Harvard Professor Recommends Homeschooling Ban

“Like the golden retriever who breaks into the dog treat factory, where do I begin?” asks Mike McShane, a Forbes contributor in response to a recent Harvard article about “The Risks of Homeschooling.”

According to Harvard Law professor Elizabeth Bartholet, homeschooling violates children’s right to a meaningful education and can prevent them from contributing positively to society. Due to a lack of state requirements, as well as regulations about the level of education needed by parents who homeschool, she even recommends that homeschooling should be banned.

“Effectively…people can homeschool who’ve never gone to school themselves, who don’t read or write themselves,” said Bartholet.

For McShane though, the logic behind the article reeks of laziness and ignores the fastest-growing segments of homeschooling: families of children with special needs and minority families.

“It’s tough not to start with the image that Harvard Magazine chose to accompany the piece,” wrote McShane. “The child behind bars at home while other children frolic happily outside, the Bible used as part of the framework of the house, it’s like a royal flush of innuendo and lazy stereotypes. Hilariously, ‘arithmetic’ was also misspelled in the original.”

Homeschool champion and celebrity Sam Sorbo also weighed in on the article, noting that homeschool opponents are using COVID-19 education shortcomings from schools as a tool to support their cause.

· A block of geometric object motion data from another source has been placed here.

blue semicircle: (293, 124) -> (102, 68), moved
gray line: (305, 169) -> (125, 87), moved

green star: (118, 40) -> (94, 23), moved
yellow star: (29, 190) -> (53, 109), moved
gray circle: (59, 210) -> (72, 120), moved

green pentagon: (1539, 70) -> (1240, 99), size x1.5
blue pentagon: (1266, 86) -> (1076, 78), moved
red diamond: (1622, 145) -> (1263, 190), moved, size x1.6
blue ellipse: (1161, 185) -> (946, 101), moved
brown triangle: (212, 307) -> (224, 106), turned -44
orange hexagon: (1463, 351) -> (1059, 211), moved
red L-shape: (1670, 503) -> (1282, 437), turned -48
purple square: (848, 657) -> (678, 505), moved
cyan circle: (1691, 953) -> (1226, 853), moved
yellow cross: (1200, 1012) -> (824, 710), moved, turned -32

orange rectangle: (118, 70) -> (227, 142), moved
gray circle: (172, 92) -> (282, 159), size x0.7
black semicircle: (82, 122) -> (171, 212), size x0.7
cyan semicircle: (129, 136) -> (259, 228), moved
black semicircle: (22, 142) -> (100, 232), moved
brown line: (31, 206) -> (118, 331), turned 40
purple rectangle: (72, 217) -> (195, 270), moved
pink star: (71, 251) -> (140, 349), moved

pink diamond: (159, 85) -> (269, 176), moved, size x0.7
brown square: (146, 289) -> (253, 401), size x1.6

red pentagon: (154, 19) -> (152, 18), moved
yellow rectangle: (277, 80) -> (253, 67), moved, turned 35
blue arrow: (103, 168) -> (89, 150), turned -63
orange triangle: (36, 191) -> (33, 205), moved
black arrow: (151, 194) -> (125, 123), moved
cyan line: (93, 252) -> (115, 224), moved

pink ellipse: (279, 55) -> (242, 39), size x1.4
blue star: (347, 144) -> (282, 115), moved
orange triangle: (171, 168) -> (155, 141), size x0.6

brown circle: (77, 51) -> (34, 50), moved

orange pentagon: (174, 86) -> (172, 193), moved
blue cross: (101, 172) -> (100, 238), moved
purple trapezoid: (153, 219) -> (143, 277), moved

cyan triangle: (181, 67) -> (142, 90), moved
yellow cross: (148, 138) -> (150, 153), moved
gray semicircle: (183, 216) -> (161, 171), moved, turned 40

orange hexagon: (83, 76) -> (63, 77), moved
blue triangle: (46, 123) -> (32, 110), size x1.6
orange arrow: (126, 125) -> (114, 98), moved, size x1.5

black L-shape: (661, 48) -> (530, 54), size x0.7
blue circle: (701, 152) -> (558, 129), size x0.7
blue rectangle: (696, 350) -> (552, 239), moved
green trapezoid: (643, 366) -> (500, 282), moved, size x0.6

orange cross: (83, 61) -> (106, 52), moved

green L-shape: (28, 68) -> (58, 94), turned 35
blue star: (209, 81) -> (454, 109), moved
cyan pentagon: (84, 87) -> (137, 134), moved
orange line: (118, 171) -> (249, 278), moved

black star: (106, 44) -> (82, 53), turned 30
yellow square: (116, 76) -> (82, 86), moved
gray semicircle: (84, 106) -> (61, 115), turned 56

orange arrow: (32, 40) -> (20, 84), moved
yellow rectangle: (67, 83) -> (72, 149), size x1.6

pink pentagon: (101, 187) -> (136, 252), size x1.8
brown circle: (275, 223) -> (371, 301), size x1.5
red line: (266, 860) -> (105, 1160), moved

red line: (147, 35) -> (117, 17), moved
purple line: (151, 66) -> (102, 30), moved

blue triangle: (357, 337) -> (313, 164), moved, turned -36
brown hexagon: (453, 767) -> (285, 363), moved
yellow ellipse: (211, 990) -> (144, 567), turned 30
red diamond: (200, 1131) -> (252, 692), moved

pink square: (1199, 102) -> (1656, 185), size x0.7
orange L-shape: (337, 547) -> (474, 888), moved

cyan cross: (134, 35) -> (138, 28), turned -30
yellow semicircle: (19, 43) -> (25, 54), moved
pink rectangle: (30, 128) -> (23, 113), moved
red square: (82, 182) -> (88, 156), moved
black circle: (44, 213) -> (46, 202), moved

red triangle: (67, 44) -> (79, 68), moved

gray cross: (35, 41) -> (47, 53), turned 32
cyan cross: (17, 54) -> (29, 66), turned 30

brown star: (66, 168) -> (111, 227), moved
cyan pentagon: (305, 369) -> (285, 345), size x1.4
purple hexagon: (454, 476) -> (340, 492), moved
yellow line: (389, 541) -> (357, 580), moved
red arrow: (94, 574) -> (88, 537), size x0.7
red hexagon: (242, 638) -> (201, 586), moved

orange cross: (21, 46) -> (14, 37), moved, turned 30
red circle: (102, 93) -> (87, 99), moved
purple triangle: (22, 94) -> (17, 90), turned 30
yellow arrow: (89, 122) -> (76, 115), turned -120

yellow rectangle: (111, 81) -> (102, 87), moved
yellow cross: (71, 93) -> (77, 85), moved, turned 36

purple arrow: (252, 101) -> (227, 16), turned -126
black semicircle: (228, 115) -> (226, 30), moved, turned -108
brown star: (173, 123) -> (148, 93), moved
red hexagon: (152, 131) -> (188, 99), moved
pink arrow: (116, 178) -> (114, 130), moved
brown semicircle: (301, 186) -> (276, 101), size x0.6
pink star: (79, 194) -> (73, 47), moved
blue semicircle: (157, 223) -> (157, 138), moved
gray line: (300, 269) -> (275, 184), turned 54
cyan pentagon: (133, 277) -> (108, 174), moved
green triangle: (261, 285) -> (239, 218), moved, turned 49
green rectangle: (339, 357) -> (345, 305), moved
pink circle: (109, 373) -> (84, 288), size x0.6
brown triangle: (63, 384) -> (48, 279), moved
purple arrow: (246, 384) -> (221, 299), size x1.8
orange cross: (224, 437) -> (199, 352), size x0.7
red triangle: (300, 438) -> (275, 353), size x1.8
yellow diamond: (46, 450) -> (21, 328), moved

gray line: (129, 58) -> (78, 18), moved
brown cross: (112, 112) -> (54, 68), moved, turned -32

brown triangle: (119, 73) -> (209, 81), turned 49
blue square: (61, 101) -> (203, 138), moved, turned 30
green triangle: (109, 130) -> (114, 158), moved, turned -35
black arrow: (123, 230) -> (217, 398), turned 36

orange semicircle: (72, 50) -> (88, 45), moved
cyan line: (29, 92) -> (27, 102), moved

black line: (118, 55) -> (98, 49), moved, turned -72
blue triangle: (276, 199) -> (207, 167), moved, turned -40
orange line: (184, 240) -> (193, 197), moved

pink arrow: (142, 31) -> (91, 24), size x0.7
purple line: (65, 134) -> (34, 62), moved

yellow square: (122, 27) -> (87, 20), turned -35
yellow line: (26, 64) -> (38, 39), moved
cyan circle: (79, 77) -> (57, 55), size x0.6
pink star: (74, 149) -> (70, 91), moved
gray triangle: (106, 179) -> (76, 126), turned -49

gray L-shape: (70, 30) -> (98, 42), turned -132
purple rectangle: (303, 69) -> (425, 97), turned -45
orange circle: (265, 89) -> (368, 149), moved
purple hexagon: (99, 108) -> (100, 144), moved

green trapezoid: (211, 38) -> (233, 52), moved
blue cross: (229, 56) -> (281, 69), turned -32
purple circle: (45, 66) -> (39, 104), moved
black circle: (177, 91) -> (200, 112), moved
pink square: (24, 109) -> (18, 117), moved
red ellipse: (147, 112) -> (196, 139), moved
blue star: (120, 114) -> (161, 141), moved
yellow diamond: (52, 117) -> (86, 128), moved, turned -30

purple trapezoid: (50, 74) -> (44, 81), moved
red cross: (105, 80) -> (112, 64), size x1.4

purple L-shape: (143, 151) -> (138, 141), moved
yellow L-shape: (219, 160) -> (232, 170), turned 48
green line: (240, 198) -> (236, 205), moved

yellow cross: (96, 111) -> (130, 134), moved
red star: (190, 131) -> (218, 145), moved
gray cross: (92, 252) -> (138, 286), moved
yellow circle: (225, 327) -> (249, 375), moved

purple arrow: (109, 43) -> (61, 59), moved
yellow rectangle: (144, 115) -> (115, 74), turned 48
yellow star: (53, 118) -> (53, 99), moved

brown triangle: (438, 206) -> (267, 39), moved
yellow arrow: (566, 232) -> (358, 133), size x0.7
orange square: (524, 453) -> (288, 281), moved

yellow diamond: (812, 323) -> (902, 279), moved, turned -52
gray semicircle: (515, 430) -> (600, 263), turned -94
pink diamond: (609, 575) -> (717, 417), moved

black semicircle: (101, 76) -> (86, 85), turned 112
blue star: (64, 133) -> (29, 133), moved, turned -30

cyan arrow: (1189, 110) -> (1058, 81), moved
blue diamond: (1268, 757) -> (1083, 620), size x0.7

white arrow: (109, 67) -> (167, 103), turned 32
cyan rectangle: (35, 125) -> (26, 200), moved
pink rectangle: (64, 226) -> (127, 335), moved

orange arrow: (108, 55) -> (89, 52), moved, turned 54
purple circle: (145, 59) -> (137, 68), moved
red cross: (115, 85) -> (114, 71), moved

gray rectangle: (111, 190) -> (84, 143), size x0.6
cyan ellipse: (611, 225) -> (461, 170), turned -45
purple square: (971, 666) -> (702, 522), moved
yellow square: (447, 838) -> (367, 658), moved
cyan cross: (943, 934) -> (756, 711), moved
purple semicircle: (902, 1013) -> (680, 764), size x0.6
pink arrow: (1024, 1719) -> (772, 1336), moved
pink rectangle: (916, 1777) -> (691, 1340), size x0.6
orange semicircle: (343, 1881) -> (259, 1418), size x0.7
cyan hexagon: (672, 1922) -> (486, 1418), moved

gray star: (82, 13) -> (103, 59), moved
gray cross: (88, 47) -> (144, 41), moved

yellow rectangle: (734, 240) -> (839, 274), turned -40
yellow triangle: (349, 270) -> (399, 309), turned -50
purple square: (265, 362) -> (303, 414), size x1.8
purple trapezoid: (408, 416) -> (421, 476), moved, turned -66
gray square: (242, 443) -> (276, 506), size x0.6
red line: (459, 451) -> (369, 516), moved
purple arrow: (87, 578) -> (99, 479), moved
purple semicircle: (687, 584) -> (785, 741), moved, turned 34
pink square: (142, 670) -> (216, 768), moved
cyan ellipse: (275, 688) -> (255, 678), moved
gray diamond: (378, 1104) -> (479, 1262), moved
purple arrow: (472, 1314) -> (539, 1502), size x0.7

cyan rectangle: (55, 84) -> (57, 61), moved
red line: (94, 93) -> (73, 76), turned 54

“Just because tele-schooling is not performing to people’s expectations, what is right now?” Sorbo asked KTRH, a news radio station in Houston. “Schools certainly aren’t performing to people’s expectations. They’re shut down. They don’t want to lose children from the system because every child means money to the system.”

While McShane acknowledged that a few students are victims of abuse in homeschooling, he also offered the realistic reminder that a ban on homeschooling fails to ignore those victimized in traditional schools.

“Banning homeschooling would thrust thousands of children who left traditional schools to avoid maltreatment back into the very schools where they were victimized,” wrote McShane. “It will narrow the options available to families to find the environment that best meets their child’s needs, and it will undermine the very pluralism that our nation is founded upon.”